2006 Annual Report
1.What major problem or issue is being resolved and how are you resolving it (summarize project aims and objectives)? How serious is the problem? Why does it matter?
Milk products, particularly the milk proteins, casein and whey, and non fat dry milk (NFDM), can be blended with other ingredients to create new nutritious foods that serve as an outlet for underutilized milk components. Only 50% of cheese whey solids are utilized, the rest is wasted or used as animal feed. Surpluses of NFDM often persist from month to month. Inclusion of milk proteins to snack or other products to fortify them impart negative textural and functional qualities to many of the finished products because the milk proteins are soluble in the formulation and do not combine well with the other ingredients. Our approach is to texturize the milk proteins alone, or in combination with polysaccharides, starches and/or other proteins, by homogenization, twin screw extrusion, and other processing techniques, to develop new processes and to produce model foods and new product concepts that demonstrate the use of milk components in nutritional foods. Such model foods include protein enriched puffed snacks and imitation meat analogues such as hamburger helpers.

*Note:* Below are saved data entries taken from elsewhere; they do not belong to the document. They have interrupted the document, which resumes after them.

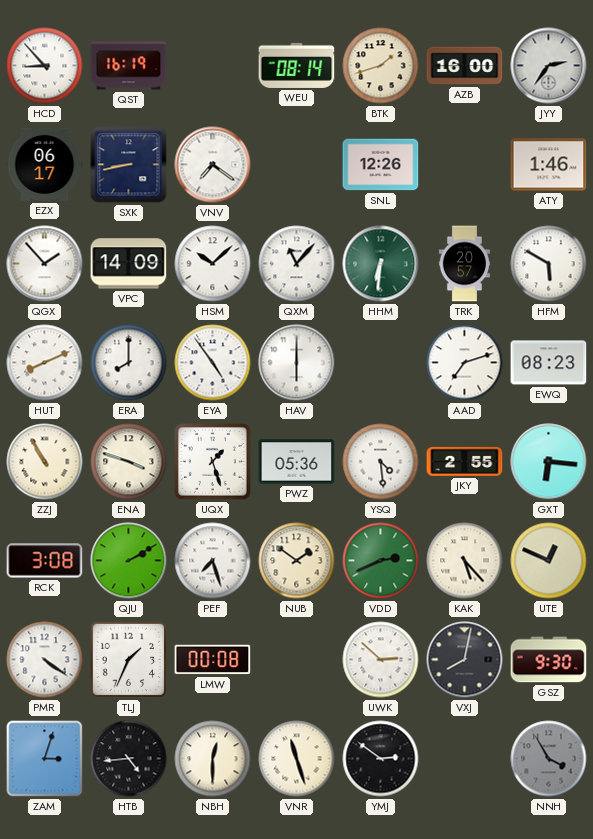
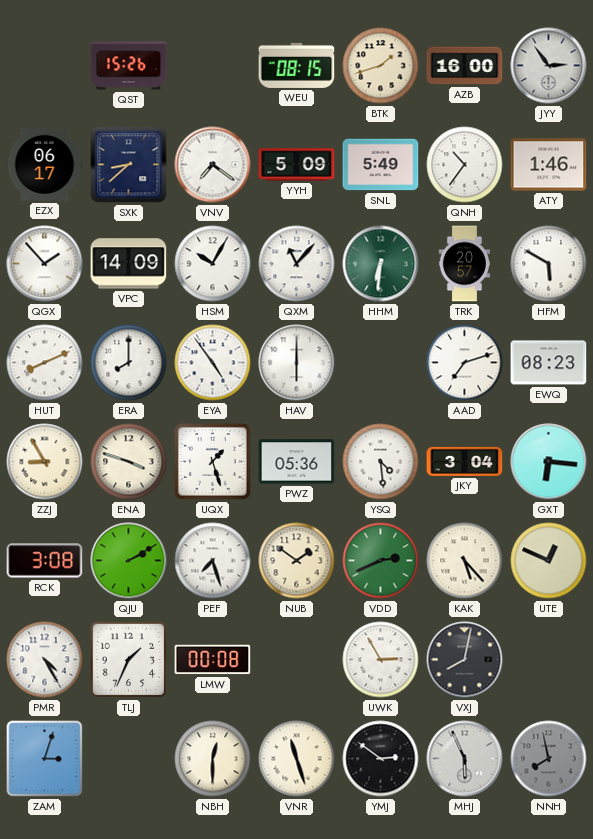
HCD: 8:53 -> none
QST: 16:19 -> 15:26
WEU: 08:14 -> 08:15
JYY: 2:36 -> 2:54
SXK: 8:43 -> 8:38
YYH: none -> 5:09
SNL: 12:26 -> 5:49
QNH: none -> 10:36
HSM: 10:08 -> 10:05
ZZJ: 10:55 -> 8:55
JKY: 2:55 -> 3:04
PMR: 4:21 -> 4:25
UWK: 2:52 -> 2:55
GSZ: 9:30 -> none
HTB: 4:44 -> none
MHJ: none -> 5:56
NNH: 3:55 -> 7:58
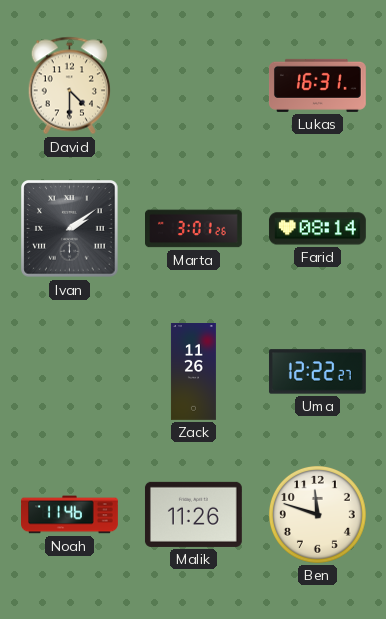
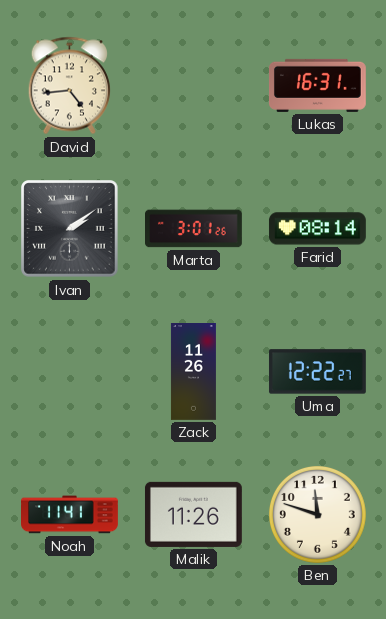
David: 4:30 -> 4:44
Noah: 11:46 -> 11:41
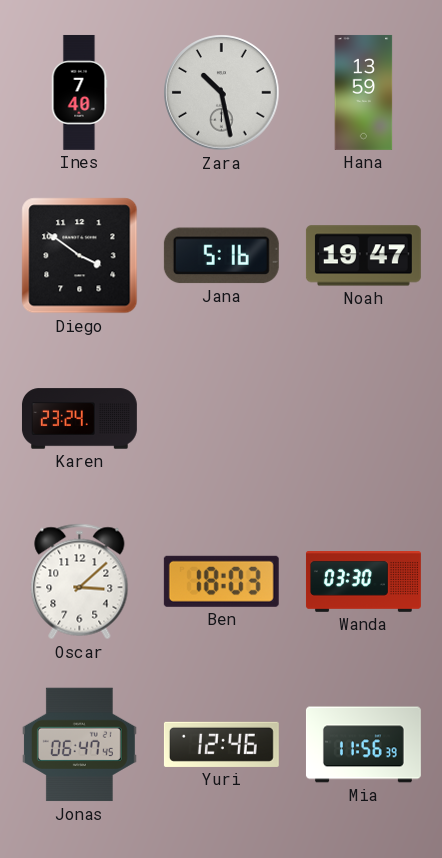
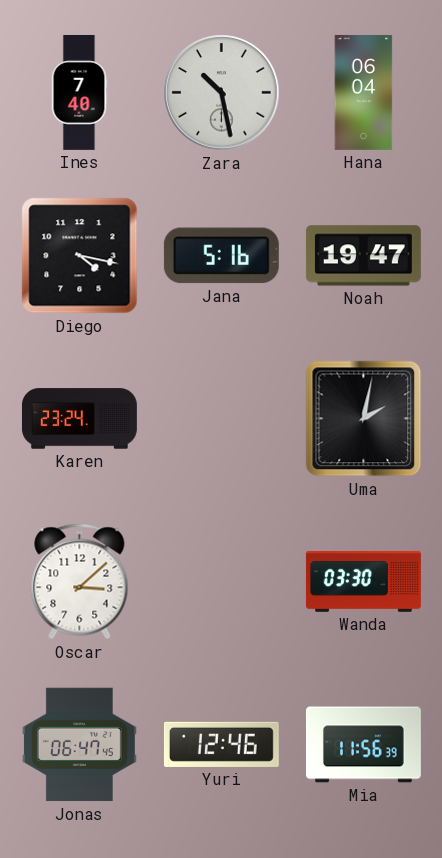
Hana: 13:59 -> 06:04
Diego: 3:51 -> 4:17
Uma: none -> 2:02
Ben: 18:03 -> none
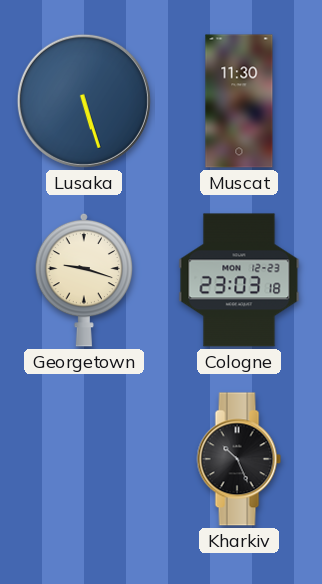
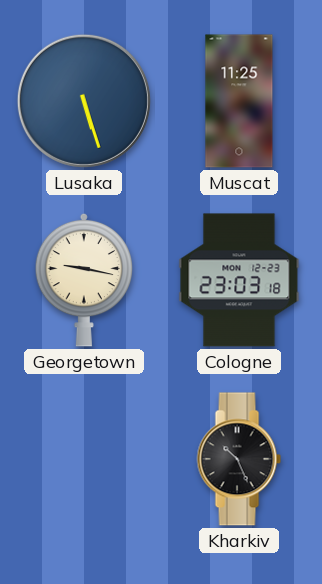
Muscat: 11:30 -> 11:25
Georgetown: 9:18 -> 9:17
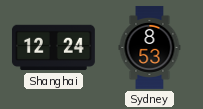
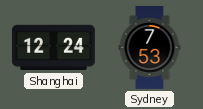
Sydney: 8:53 -> 7:53
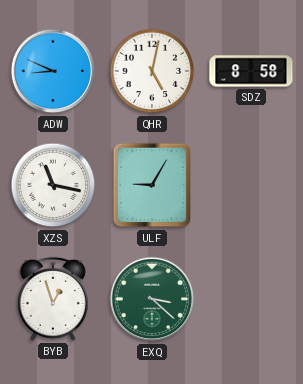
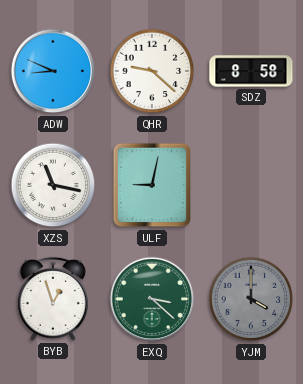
QHR: 5:02 -> 9:22
ULF: 9:05 -> 9:02
YJM: none -> 4:00
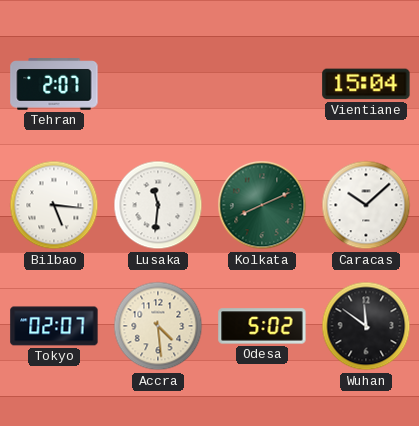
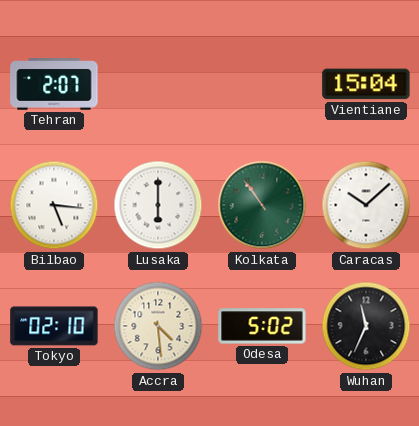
Lusaka: 11:31 -> 6:00
Kolkata: 8:11 -> 10:54
Tokyo: 02:07 -> 02:10
Wuhan: 11:51 -> 11:34
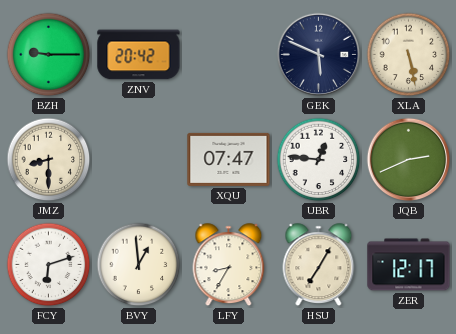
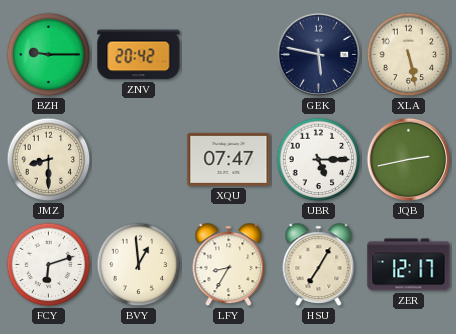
GEK: 5:49 -> 5:47
UBR: 12:46 -> 5:15
JQB: 2:41 -> 2:43
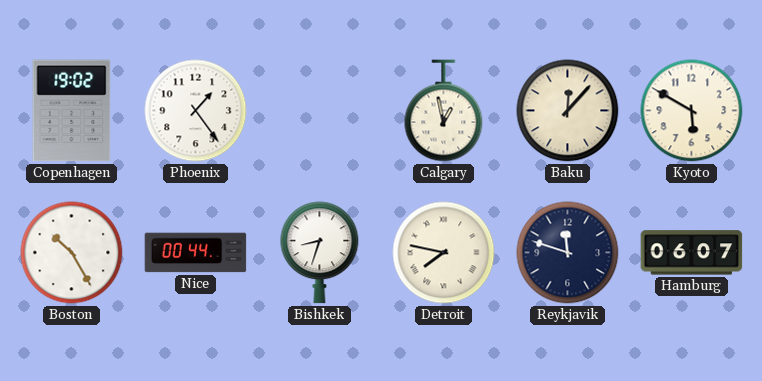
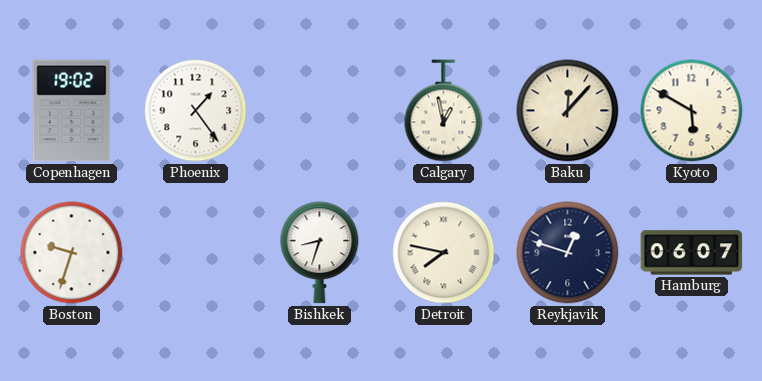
Boston: 10:25 -> 9:33
Nice: 00:44 -> none
Reykjavik: 11:48 -> 12:48
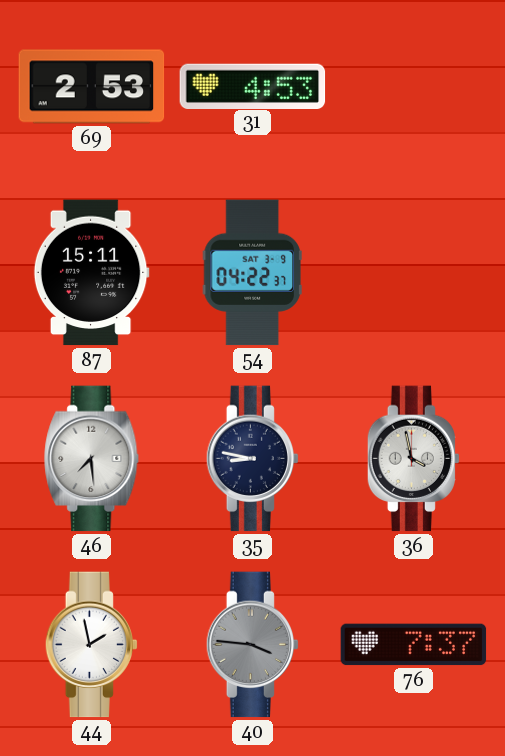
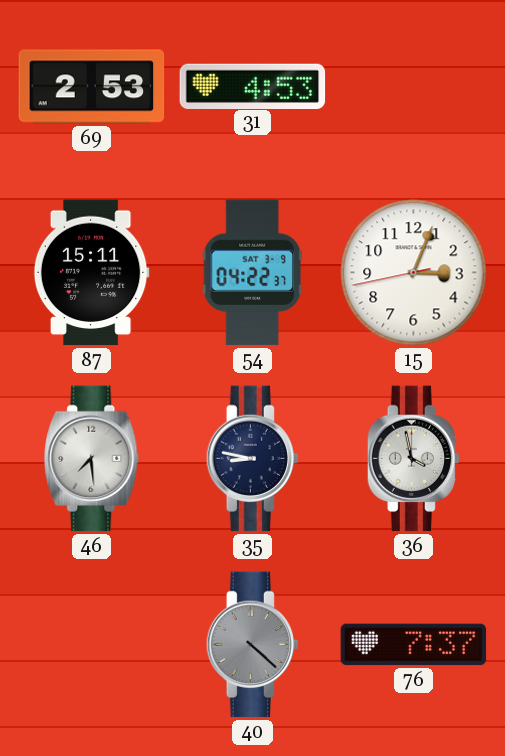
15: none -> 3:03
44: 1:58 -> none
40: 3:46 -> 4:22
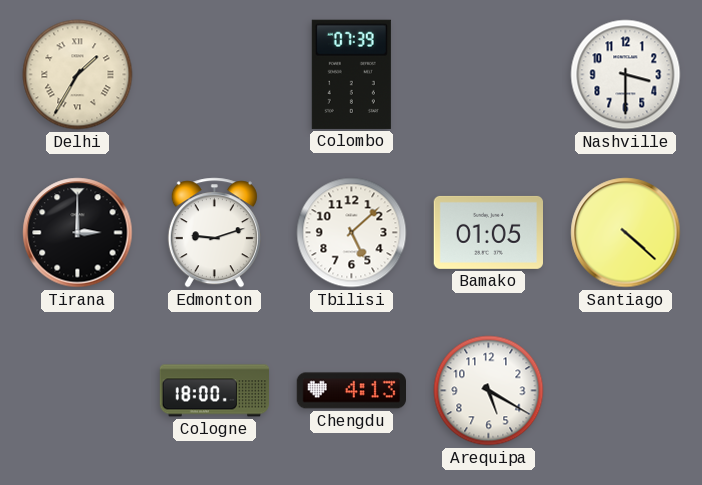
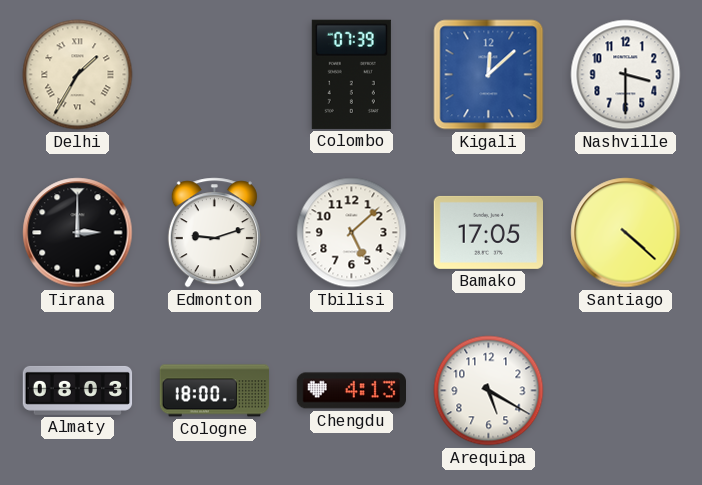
Kigali: none -> 12:08
Bamako: 01:05 -> 17:05
Almaty: none -> 08:03
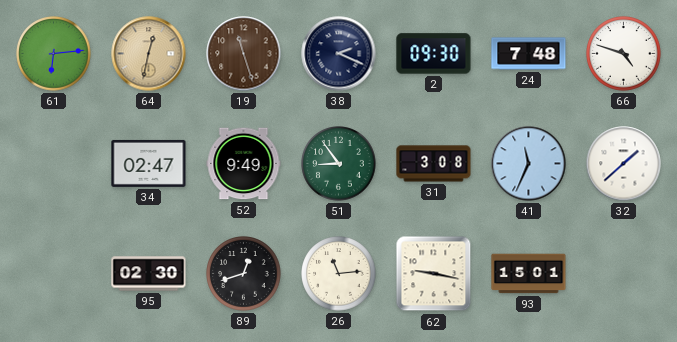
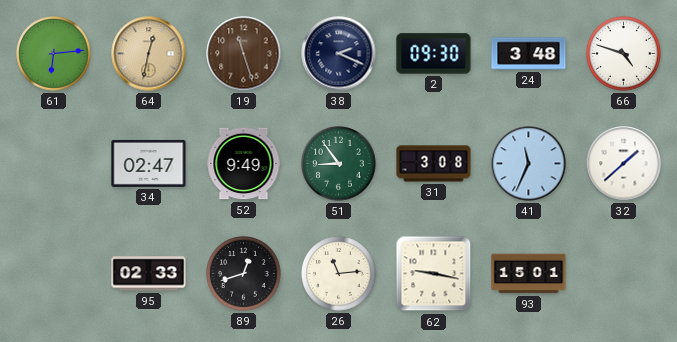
24: 7:48 -> 3:48
95: 02:30 -> 02:33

This project supports National Program 306, Quality and Utilization of Agricultural Products and Departmental Goal 1 Enhance Economic Opportunities for Agricultural Producers, Objective: Provide the Science-Based Knowledge and Technologies To Generate New or Improved High Quality, Value-Added Products and Processes To Expand Domestic and Foreign Markets for Agricultural Commodities. This Project addresses ARS Strategic Plan Performance Measure 1.1.2., Provide higher quality, healthy foods that satisfy consumer needs in the United States and abroad.
This research addresses components 1 (Quality Characterization, Preservation, and Enhancement) and 2 (New Processes, New Uses, and Value-Added Foods and Biobased Products) of ARS National Program 306, Quality and Utilization of Agricultural Products; the primary focus is in problem areas 1c (Factors and Processes Affecting Quality), 2a (New product technology), and 2c (New and improved processes and feedstocks), and will develop new processes and uses for whey proteins and ultimately nonfat dried milk (NFDM) or fluid milk components.
The purpose of this research is to modify milk proteins, particularly whey proteins, using extrusion processes in a way that preserves nutritionally important minor components and improves their textural, rheological and viscoelastic properties. The specific objectives are: (1) Develop thermal and non-thermal extrusion-based processes that alter the structures of whey proteins (texturize), identify the process conditions, and develop models that relate the conditions to the quality attributes of texturized proteins. (2) Create co-products linking the texturized whey proteins with carbohydrate and protein polymers such as soy proteins to make health-enhancing products. Characterize the rheological and viscoelastic properties of the texturized whey protein co-products as specialized ingredients with improved quality and functionality.
New processes based on extrusion will help reduce surplus dairy proteins that are currently being handled as waste or animal feed, and will increase our understanding of modifying protein function through extrusion texturization. New extruded snacks, meat analogs, and multi-functioning texturized dairy co-products will be created.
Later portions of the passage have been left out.